Here at Brock, we marked a Canadian first with the launch of the MA in Popular Culture program.
Ten years later, Brock’s graduate program remains the only one of its kind in Canada and only one of two programs in North American with a Popular Culture specialization.
The program held a 10-year anniversary celebration earlier this year with faculty, staff, students and graduates. On display at the event was a collection of about 30 books that have been written or edited by program faculty and graduate students over the past 10 years.
“We have a lot to be proud of when we look back on the last decade,” said Sherryl Vint, professor and graduate program director. “Our graduate faculty and students have a great record of research and scholarship.

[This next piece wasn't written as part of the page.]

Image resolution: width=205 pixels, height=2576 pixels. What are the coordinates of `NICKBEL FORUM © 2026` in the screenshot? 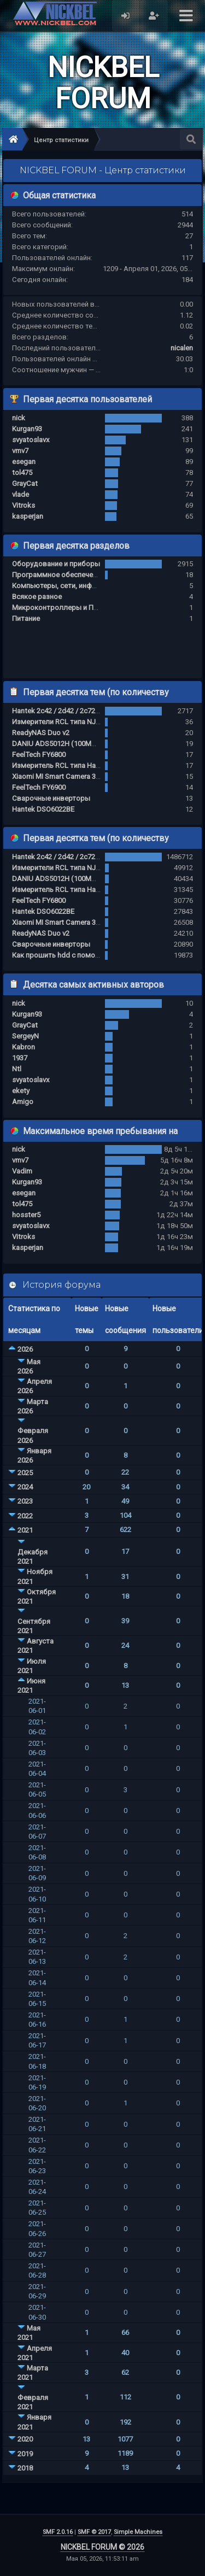 It's located at (102, 2547).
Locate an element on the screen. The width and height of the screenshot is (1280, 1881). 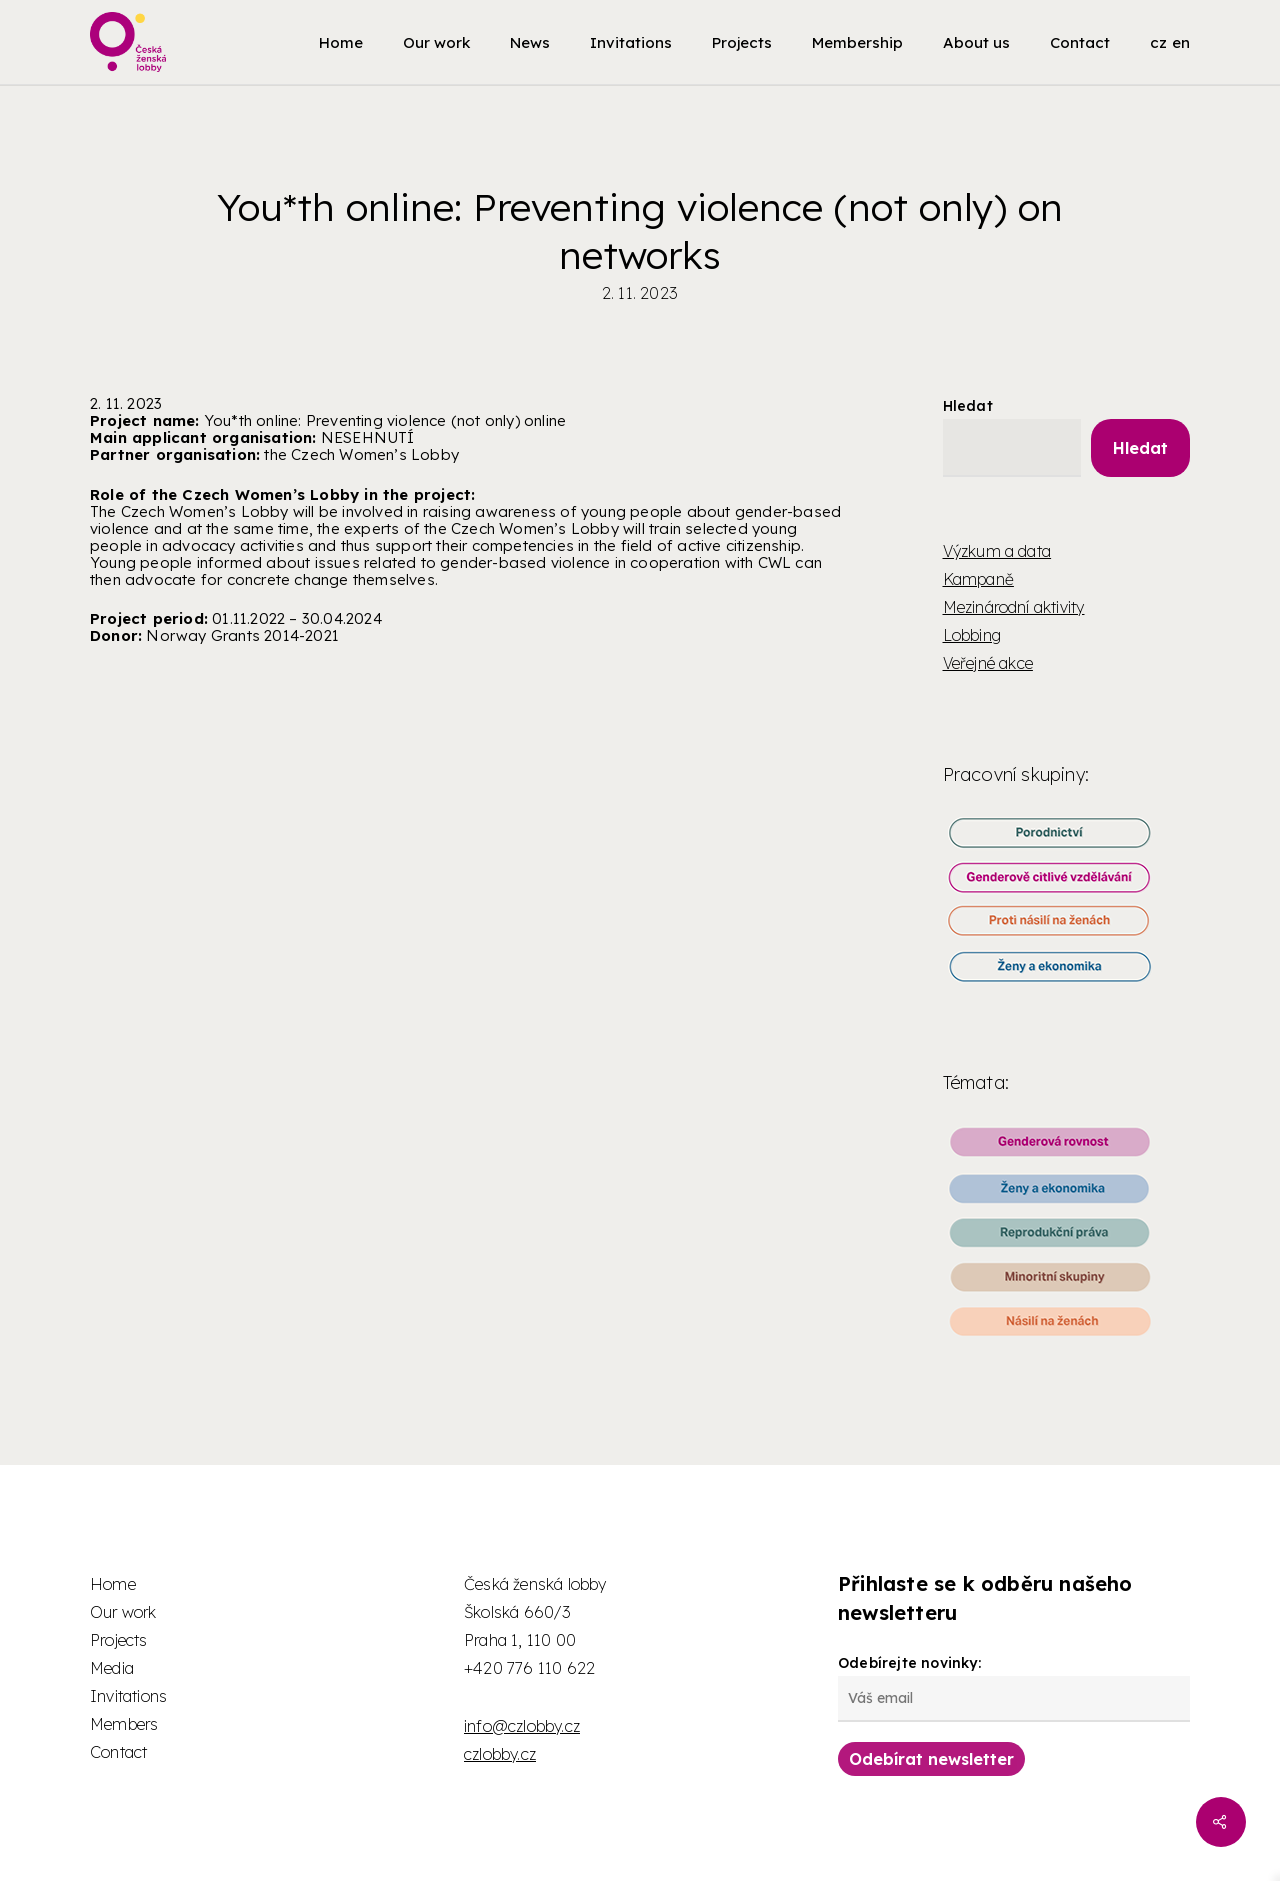 Veřejné akce is located at coordinates (988, 663).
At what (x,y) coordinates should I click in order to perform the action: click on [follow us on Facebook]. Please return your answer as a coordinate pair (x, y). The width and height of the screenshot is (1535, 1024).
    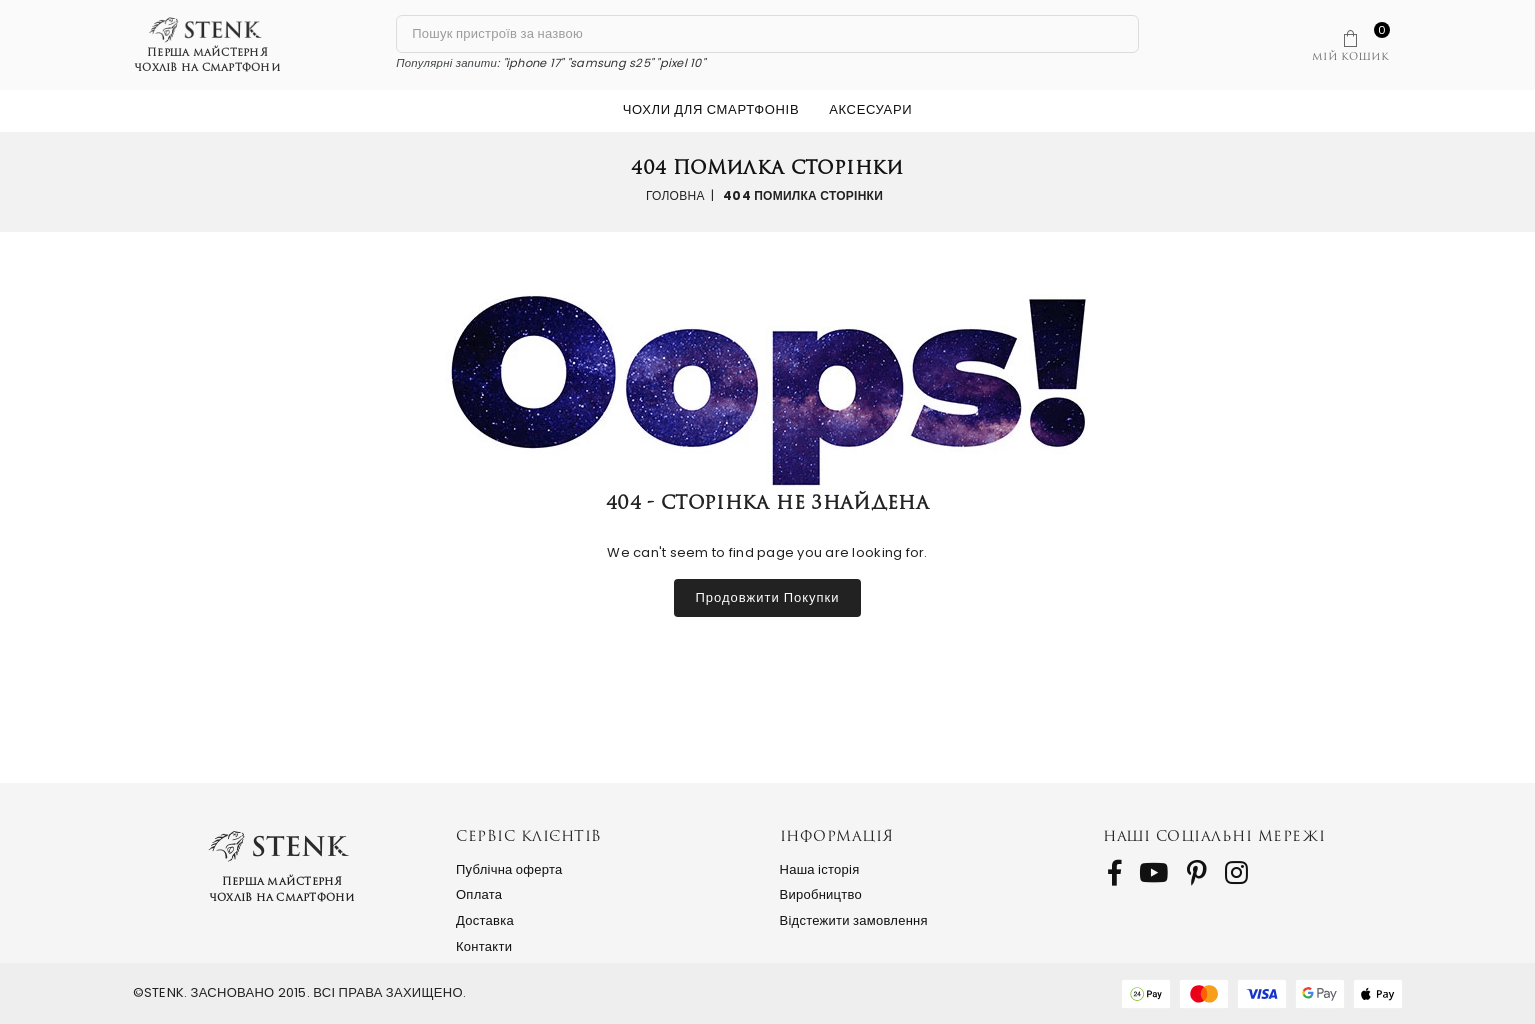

“We bring together faculty from a variety of disciplines and fields to work alongside graduate researchers. You can think of our MA in Popular Culture program as something of a pioneer at Brock in its transdisciplinary approach.”
Professor Barry Grant was the founding director of the program.
“The MA in Popular Culture was transdisciplinary before the term became a buzzword,” he said. “It was built on the concept of crossing disciplinary boundaries, like popular culture itself.”
The program welcomes students from academic backgrounds, including Canadian Studies, Communication or Media Studies, English Literature, Film Studies, History, Music, Political Science, Sociology, and Women’s Studies.
Students come into their research “with interests from the world they live in and are negotiating daily,” Vint said.
Current student research projects include topics such as:
- social media (Twitter, Facebook, etc.) and how it helps build community;
- the legacy of Jimi Hendrix and what it suggests for our understanding of music, commodity culture and race;
- the representation of crime on television, such as the popular HBO series Boardwalk Empire, and the impact on larger cultural notions of law and order;
- young people who interact through texting and what it means to their ability to communicate face-to-face.
“Our MA students are the type of scholars who are prepared to look at things in a complex way,” Vint said. “As a faculty member, my experience is shaped by the popular culture that I know through them and this feeds my research.”
As the program enters its second decade, Grant is proud of the caliber of students attracted to the program, as well as the accomplishments of close to 70 graduates.
“The students have come from an impressive range of academic backgrounds, and many have gone on to work in the cultural industries or to continue their graduate students at the doctoral level,” he said. “They have contributed immeasurably to the cultural life of Brock and the community.”